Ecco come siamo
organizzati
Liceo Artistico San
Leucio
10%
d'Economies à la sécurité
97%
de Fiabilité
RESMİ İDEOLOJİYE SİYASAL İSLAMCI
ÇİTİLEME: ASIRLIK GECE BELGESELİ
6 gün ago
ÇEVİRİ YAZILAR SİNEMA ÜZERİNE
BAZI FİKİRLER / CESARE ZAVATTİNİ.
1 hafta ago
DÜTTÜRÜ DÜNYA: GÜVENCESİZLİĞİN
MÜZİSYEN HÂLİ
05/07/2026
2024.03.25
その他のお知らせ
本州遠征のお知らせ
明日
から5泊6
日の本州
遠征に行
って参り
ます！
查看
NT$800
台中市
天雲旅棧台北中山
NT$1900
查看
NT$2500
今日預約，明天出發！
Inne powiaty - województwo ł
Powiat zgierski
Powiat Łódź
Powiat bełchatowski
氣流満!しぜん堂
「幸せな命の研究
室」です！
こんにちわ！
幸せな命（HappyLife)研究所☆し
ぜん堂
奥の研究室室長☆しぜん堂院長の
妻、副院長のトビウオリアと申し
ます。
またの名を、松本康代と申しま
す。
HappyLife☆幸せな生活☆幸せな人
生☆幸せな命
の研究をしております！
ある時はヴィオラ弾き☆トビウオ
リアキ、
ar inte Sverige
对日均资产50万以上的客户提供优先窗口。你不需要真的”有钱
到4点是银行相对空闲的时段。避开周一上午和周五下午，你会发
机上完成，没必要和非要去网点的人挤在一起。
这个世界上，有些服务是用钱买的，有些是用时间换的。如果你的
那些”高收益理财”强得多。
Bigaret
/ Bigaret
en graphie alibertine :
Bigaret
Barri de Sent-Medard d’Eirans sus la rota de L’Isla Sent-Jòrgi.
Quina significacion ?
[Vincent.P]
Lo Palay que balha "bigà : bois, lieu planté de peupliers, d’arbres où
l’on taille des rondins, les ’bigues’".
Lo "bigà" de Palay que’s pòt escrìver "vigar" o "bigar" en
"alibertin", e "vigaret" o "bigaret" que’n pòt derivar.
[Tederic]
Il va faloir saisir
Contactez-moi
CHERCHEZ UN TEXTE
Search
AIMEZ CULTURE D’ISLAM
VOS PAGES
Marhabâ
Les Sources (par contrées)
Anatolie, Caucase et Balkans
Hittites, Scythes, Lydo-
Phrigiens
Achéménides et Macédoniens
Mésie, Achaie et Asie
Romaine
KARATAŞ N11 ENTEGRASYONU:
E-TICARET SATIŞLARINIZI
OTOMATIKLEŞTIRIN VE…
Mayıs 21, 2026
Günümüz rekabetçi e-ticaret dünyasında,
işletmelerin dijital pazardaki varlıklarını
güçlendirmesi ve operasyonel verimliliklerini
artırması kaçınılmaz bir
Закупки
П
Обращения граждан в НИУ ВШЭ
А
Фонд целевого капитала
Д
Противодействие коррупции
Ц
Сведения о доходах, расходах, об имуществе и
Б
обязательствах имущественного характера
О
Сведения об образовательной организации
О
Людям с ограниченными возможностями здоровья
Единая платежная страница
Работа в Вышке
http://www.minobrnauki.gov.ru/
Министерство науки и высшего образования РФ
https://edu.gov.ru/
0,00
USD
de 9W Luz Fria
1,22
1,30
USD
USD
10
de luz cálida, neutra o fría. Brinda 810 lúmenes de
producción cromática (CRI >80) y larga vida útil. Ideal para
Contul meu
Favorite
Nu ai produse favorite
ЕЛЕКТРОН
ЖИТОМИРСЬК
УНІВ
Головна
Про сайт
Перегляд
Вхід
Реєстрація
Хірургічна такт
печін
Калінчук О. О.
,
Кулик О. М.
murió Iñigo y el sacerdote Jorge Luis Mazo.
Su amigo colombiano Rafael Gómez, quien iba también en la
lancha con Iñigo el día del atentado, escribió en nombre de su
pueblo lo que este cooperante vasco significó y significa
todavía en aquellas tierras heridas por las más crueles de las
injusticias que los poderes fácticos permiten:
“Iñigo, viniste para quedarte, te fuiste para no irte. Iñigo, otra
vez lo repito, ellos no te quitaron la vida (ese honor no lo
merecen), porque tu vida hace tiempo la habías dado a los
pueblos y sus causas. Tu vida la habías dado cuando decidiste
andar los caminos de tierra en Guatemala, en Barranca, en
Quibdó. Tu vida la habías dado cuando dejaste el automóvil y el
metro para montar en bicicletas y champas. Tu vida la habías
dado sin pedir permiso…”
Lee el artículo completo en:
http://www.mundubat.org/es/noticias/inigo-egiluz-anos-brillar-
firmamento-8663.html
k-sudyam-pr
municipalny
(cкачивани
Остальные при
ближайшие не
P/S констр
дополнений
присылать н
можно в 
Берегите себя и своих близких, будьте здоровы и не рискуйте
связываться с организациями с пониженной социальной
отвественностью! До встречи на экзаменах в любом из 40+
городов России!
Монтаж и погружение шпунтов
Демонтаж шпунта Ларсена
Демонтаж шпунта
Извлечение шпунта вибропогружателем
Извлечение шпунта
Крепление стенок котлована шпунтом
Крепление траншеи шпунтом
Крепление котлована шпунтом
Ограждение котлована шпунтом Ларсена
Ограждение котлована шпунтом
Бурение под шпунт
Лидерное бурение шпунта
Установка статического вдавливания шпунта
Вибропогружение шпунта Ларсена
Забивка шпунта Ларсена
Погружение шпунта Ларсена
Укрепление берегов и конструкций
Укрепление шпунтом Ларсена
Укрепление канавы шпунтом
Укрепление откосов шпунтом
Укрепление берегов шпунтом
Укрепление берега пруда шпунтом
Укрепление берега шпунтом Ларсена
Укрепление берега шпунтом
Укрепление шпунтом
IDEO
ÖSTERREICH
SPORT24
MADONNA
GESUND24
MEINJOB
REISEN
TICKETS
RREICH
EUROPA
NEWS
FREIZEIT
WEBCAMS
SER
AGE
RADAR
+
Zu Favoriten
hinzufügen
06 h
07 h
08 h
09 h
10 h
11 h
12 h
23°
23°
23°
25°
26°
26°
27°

* What you need to do *
Could you reproduce every record exactly as written?

* Solution below *
Ecco come siamo
organizzati
Liceo Artistico San
Leucio
10%
d'Economies à la sécurité
97%
de Fiabilité
RESMİ İDEOLOJİYE SİYASAL İSLAMCI
ÇİTİLEME: ASIRLIK GECE BELGESELİ
6 gün ago
ÇEVİRİ YAZILAR SİNEMA ÜZERİNE
BAZI FİKİRLER / CESARE ZAVATTİNİ.
1 hafta ago
DÜTTÜRÜ DÜNYA: GÜVENCESİZLİĞİN
MÜZİSYEN HÂLİ
05/07/2026
2024.03.25
その他のお知らせ
本州遠征のお知らせ
明日
から5泊6
日の本州
遠征に行
って参り
ます！
查看
NT$800
台中市
天雲旅棧台北中山
NT$1900
查看
NT$2500
今日預約，明天出發！
Inne powiaty - województwo ł
Powiat zgierski
Powiat Łódź
Powiat bełchatowski
氣流満!しぜん堂
「幸せな命の研究
室」です！
こんにちわ！
幸せな命（HappyLife)研究所☆し
ぜん堂
奥の研究室室長☆しぜん堂院長の
妻、副院長のトビウオリアと申し
ます。
またの名を、松本康代と申しま
す。
HappyLife☆幸せな生活☆幸せな人
生☆幸せな命
の研究をしております！
ある時はヴィオラ弾き☆トビウオ
リアキ、
ar inte Sverige
对日均资产50万以上的客户提供优先窗口。你不需要真的”有钱
到4点是银行相对空闲的时段。避开周一上午和周五下午，你会发
机上完成，没必要和非要去网点的人挤在一起。
这个世界上，有些服务是用钱买的，有些是用时间换的。如果你的
那些”高收益理财”强得多。
Bigaret
/ Bigaret
en graphie alibertine :
Bigaret
Barri de Sent-Medard d’Eirans sus la rota de L’Isla Sent-Jòrgi.
Quina significacion ?
[Vincent.P]
Lo Palay que balha "bigà : bois, lieu planté de peupliers, d’arbres où
l’on taille des rondins, les ’bigues’".
Lo "bigà" de Palay que’s pòt escrìver "vigar" o "bigar" en
"alibertin", e "vigaret" o "bigaret" que’n pòt derivar.
[Tederic]
Il va faloir saisir
Contactez-moi
CHERCHEZ UN TEXTE
Search
AIMEZ CULTURE D’ISLAM
VOS PAGES
Marhabâ
Les Sources (par contrées)
Anatolie, Caucase et Balkans
Hittites, Scythes, Lydo-
Phrigiens
Achéménides et Macédoniens
Mésie, Achaie et Asie
Romaine
KARATAŞ N11 ENTEGRASYONU:
E-TICARET SATIŞLARINIZI
OTOMATIKLEŞTIRIN VE…
Mayıs 21, 2026
Günümüz rekabetçi e-ticaret dünyasında,
işletmelerin dijital pazardaki varlıklarını
güçlendirmesi ve operasyonel verimliliklerini
artırması kaçınılmaz bir
Закупки
П
Обращения граждан в НИУ ВШЭ
А
Фонд целевого капитала
Д
Противодействие коррупции
Ц
Сведения о доходах, расходах, об имуществе и
Б
обязательствах имущественного характера
О
Сведения об образовательной организации
О
Людям с ограниченными возможностями здоровья
Единая платежная страница
Работа в Вышке
http://www.minobrnauki.gov.ru/
Министерство науки и высшего образования РФ
https://edu.gov.ru/
0,00
USD
de 9W Luz Fria
1,22
1,30
USD
USD
10
de luz cálida, neutra o fría. Brinda 810 lúmenes de
producción cromática (CRI >80) y larga vida útil. Ideal para
Contul meu
Favorite
Nu ai produse favorite
ЕЛЕКТРОН
ЖИТОМИРСЬК
УНІВ
Головна
Про сайт
Перегляд
Вхід
Реєстрація
Хірургічна такт
печін
Калінчук О. О.
,
Кулик О. М.
murió Iñigo y el sacerdote Jorge Luis Mazo.
Su amigo colombiano Rafael Gómez, quien iba también en la
lancha con Iñigo el día del atentado, escribió en nombre de su
pueblo lo que este cooperante vasco significó y significa
todavía en aquellas tierras heridas por las más crueles de las
injusticias que los poderes fácticos permiten:
“Iñigo, viniste para quedarte, te fuiste para no irte. Iñigo, otra
vez lo repito, ellos no te quitaron la vida (ese honor no lo
merecen), porque tu vida hace tiempo la habías dado a los
pueblos y sus causas. Tu vida la habías dado cuando decidiste
andar los caminos de tierra en Guatemala, en Barranca, en
Quibdó. Tu vida la habías dado cuando dejaste el automóvil y el
metro para montar en bicicletas y champas. Tu vida la habías
dado sin pedir permiso…”
Lee el artículo completo en:
http://www.mundubat.org/es/noticias/inigo-egiluz-anos-brillar-
firmamento-8663.html
k-sudyam-pr
municipalny
(cкачивани
Остальные при
ближайшие не
P/S констр
дополнений
присылать н
можно в 
Берегите себя и своих близких, будьте здоровы и не рискуйте
связываться с организациями с пониженной социальной
отвественностью! До встречи на экзаменах в любом из 40+
городов России!
Монтаж и погружение шпунтов
Демонтаж шпунта Ларсена
Демонтаж шпунта
Извлечение шпунта вибропогружателем
Извлечение шпунта
Крепление стенок котлована шпунтом
Крепление траншеи шпунтом
Крепление котлована шпунтом
Ограждение котлована шпунтом Ларсена
Ограждение котлована шпунтом
Бурение под шпунт
Лидерное бурение шпунта
Установка статического вдавливания шпунта
Вибропогружение шпунта Ларсена
Забивка шпунта Ларсена
Погружение шпунта Ларсена
Укрепление берегов и конструкций
Укрепление шпунтом Ларсена
Укрепление канавы шпунтом
Укрепление откосов шпунтом
Укрепление берегов шпунтом
Укрепление берега пруда шпунтом
Укрепление берега шпунтом Ларсена
Укрепление берега шпунтом
Укрепление шпунтом
IDEO
ÖSTERREICH
SPORT24
MADONNA
GESUND24
MEINJOB
REISEN
TICKETS
RREICH
EUROPA
NEWS
FREIZEIT
WEBCAMS
SER
AGE
RADAR
+
Zu Favoriten
hinzufügen
06 h
07 h
08 h
09 h
10 h
11 h
12 h
23°
23°
23°
25°
26°
26°
27°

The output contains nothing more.